AIM OF THE EXERCISE ::
Please retype every entry as written, and keep the pictures out.
*** EXERCISE INPUTS ***
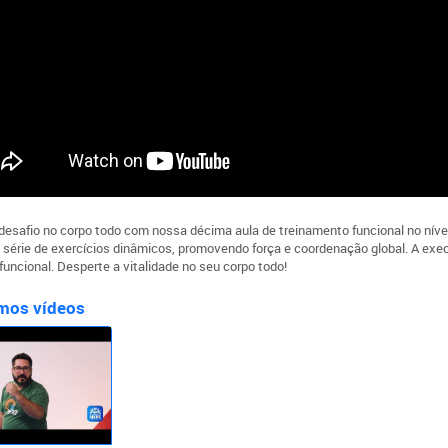
o desafio no corpo todo com nossa décima aula de treinamento funcional no níve
 série de exercícios dinâmicos, promovendo força e coordenação global. A exec
funcional. Desperte a vitalidade no seu corpo todo!
mos vídeos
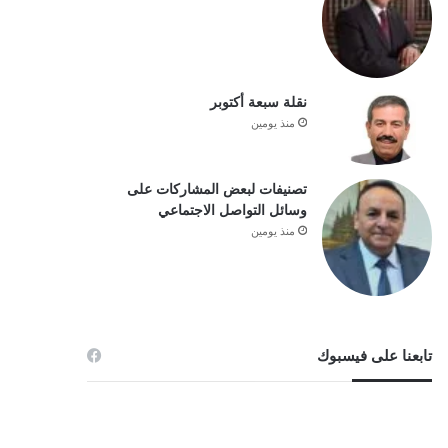
نقلة سبعة أكتوبر
منذ يومين
تصنيفات لبعض المشاركات على
وسائل التواصل الاجتماعي
منذ يومين
تابعنا على فيسبوك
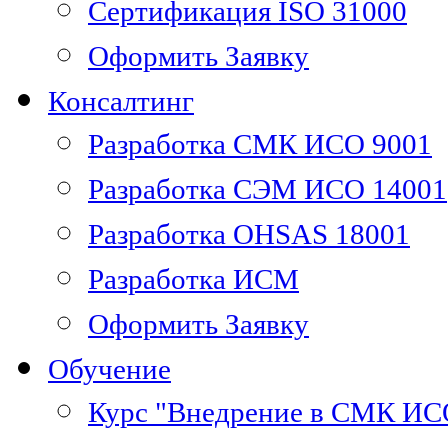
Сертификация ISO 31000
Оформить Заявку
Консалтинг
Разработка СМК ИСО 9001
Разработка СЭМ ИСО 14001
Разработка OHSAS 18001
Разработка ИСМ
Оформить Заявку
Обучение
Курс "Внедрение в СМК ИС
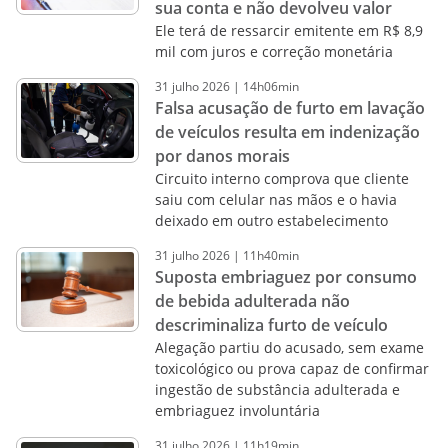
sua conta e não devolveu valor
Ele terá de ressarcir emitente em R$ 8,9
mil com juros e correção monetária
31
julho
2026
|
14h06min
Falsa acusação de furto em lavação
de veículos resulta em indenização
por danos morais
Circuito interno comprova que cliente
saiu com celular nas mãos e o havia
deixado em outro estabelecimento
31
julho
2026
|
11h40min
Suposta embriaguez por consumo
de bebida adulterada não
descriminaliza furto de veículo
Alegação partiu do acusado, sem exame
toxicológico ou prova capaz de confirmar
ingestão de substância adulterada e
embriaguez involuntária
31
julho
2026
|
11h19min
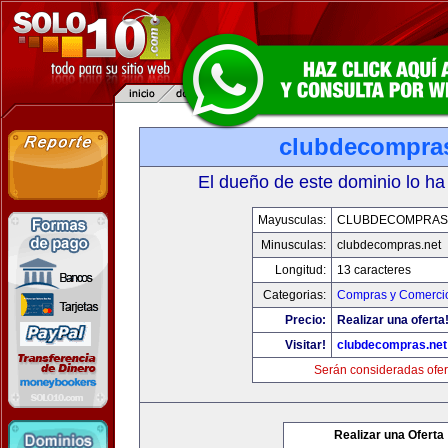
clubdecompras
El dueño de este dominio lo ha
Mayusculas:
CLUBDECOMPRAS
Minusculas:
clubdecompras.net
Longitud:
13 caracteres
Categorias:
Compras y Comercio
Precio:
Realizar una oferta
Visitar!
clubdecompras.net
Serán consideradas ofer
Realizar una Oferta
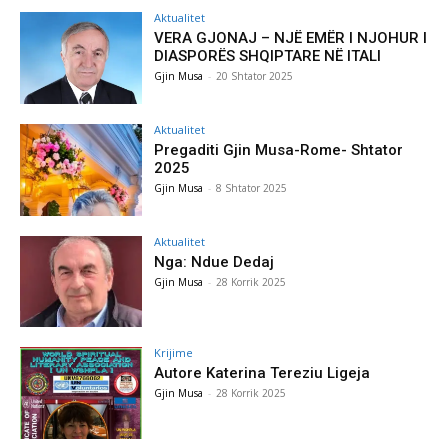
Aktualitet
VERA GJONAJ – NJË EMËR I NJOHUR I
DIASPORËS SHQIPTARE NË ITALI
Gjin Musa
-
20 Shtator 2025
Aktualitet
Pregaditi Gjin Musa-Rome- Shtator
2025
Gjin Musa
-
8 Shtator 2025
Aktualitet
Nga: Ndue Dedaj
Gjin Musa
-
28 Korrik 2025
Krijime
Autore Katerina Tereziu Ligeja
Gjin Musa
-
28 Korrik 2025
*** End of EXERCISE INPUTS ***
OUTPUT OF THE EXERCISE ::
o desafio no corpo todo com nossa décima aula de treinamento funcional no níve
 série de exercícios dinâmicos, promovendo força e coordenação global. A exec
funcional. Desperte a vitalidade no seu corpo todo!
mos vídeos
نقلة سبعة أكتوبر
منذ يومين
تصنيفات لبعض المشاركات على
وسائل التواصل الاجتماعي
منذ يومين
تابعنا على فيسبوك
Сертификация ISO 31000
Оформить Заявку
Консалтинг
Разработка СМК ИСО 9001
Разработка СЭМ ИСО 14001
Разработка OHSAS 18001
Разработка ИСМ
Оформить Заявку
Обучение
Курс "Внедрение в СМК ИС
sua conta e não devolveu valor
Ele terá de ressarcir emitente em R$ 8,9
mil com juros e correção monetária
31
julho
2026
|
14h06min
Falsa acusação de furto em lavação
de veículos resulta em indenização
por danos morais
Circuito interno comprova que cliente
saiu com celular nas mãos e o havia
deixado em outro estabelecimento
31
julho
2026
|
11h40min
Suposta embriaguez por consumo
de bebida adulterada não
descriminaliza furto de veículo
Alegação partiu do acusado, sem exame
toxicológico ou prova capaz de confirmar
ingestão de substância adulterada e
embriaguez involuntária
31
julho
2026
|
11h19min
clubdecompras
El dueño de este dominio lo ha
Mayusculas:
CLUBDECOMPRAS
Minusculas:
clubdecompras.net
Longitud:
13 caracteres
Categorias:
Compras y Comercio
Precio:
Realizar una oferta
Visitar!
clubdecompras.net
Serán consideradas ofer
Realizar una Oferta
Aktualitet
VERA GJONAJ – NJË EMËR I NJOHUR I
DIASPORËS SHQIPTARE NË ITALI
Gjin Musa
-
20 Shtator 2025
Aktualitet
Pregaditi Gjin Musa-Rome- Shtator
2025
Gjin Musa
-
8 Shtator 2025
Aktualitet
Nga: Ndue Dedaj
Gjin Musa
-
28 Korrik 2025
Krijime
Autore Katerina Tereziu Ligeja
Gjin Musa
-
28 Korrik 2025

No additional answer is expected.